WORK TASK
Copy the entries exactly. Their pictures do not belong in the copy.

TASK INPUT
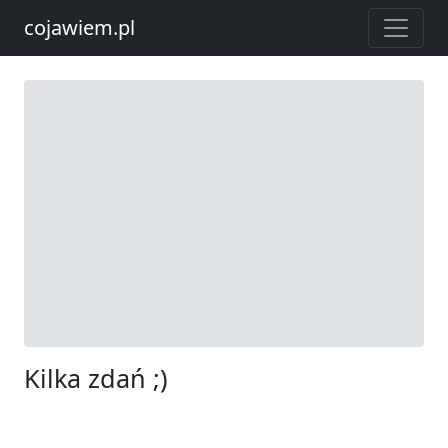
cojawiem.pl
Kilka zdań ;)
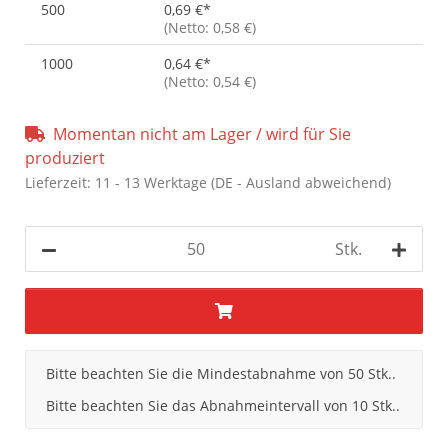
500
0,69 €
*
(Netto: 0,58 €)
1000
0,64 €
*
(Netto: 0,54 €)
Momentan nicht am Lager / wird für Sie
produziert
Lieferzeit:
11 - 13 Werktage
(DE - Ausland abweichend)
Stk.
x
Bitte beachten Sie die Mindestabnahme von 50 Stk..
Bitte beachten Sie das Abnahmeintervall von 10 Stk..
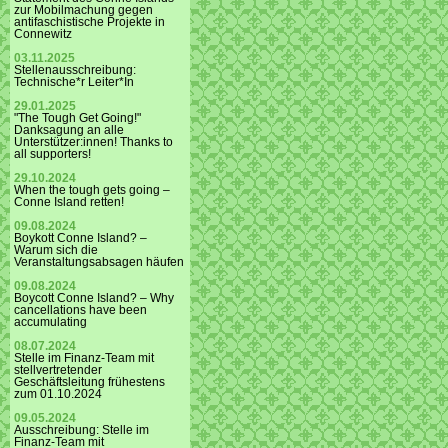
zur Mobilmachung gegen
antifaschistische Projekte in
Connewitz
03.11.2025
Stellenausschreibung:
Technische*r Leiter*In
29.01.2025
"The Tough Get Going!"
Danksagung an alle
Unterstützer:innen! Thanks to
all supporters!
29.10.2024
When the tough gets going –
Conne Island retten!
09.08.2024
Boykott Conne Island? –
Warum sich die
Veranstaltungsabsagen häufen
09.08.2024
Boycott Conne Island? – Why
cancellations have been
accumulating
08.07.2024
Stelle im Finanz-Team mit
stellvertretender
Geschäftsleitung frühestens
zum 01.10.2024
09.05.2024
Ausschreibung: Stelle im
Finanz-Team mit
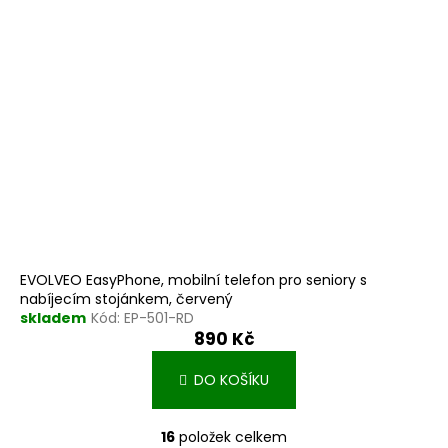
EVOLVEO EasyPhone, mobilní telefon pro seniory s
nabíjecím stojánkem, červený
skladem
Kód:
EP-501-RD
890 Kč
DO KOŠÍKU
16
položek celkem
O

WRITTEN ANSWER
cojawiem.pl
Kilka zdań ;)
500
0,69 €
*
(Netto: 0,58 €)
1000
0,64 €
*
(Netto: 0,54 €)
Momentan nicht am Lager / wird für Sie
produziert
Lieferzeit:
11 - 13 Werktage
(DE - Ausland abweichend)
Stk.
x
Bitte beachten Sie die Mindestabnahme von 50 Stk..
Bitte beachten Sie das Abnahmeintervall von 10 Stk..
zur Mobilmachung gegen
antifaschistische Projekte in
Connewitz
03.11.2025
Stellenausschreibung:
Technische*r Leiter*In
29.01.2025
"The Tough Get Going!"
Danksagung an alle
Unterstützer:innen! Thanks to
all supporters!
29.10.2024
When the tough gets going –
Conne Island retten!
09.08.2024
Boykott Conne Island? –
Warum sich die
Veranstaltungsabsagen häufen
09.08.2024
Boycott Conne Island? – Why
cancellations have been
accumulating
08.07.2024
Stelle im Finanz-Team mit
stellvertretender
Geschäftsleitung frühestens
zum 01.10.2024
09.05.2024
Ausschreibung: Stelle im
Finanz-Team mit
EVOLVEO EasyPhone, mobilní telefon pro seniory s
nabíjecím stojánkem, červený
skladem
Kód:
EP-501-RD
890 Kč
DO KOŠÍKU
16
položek celkem
O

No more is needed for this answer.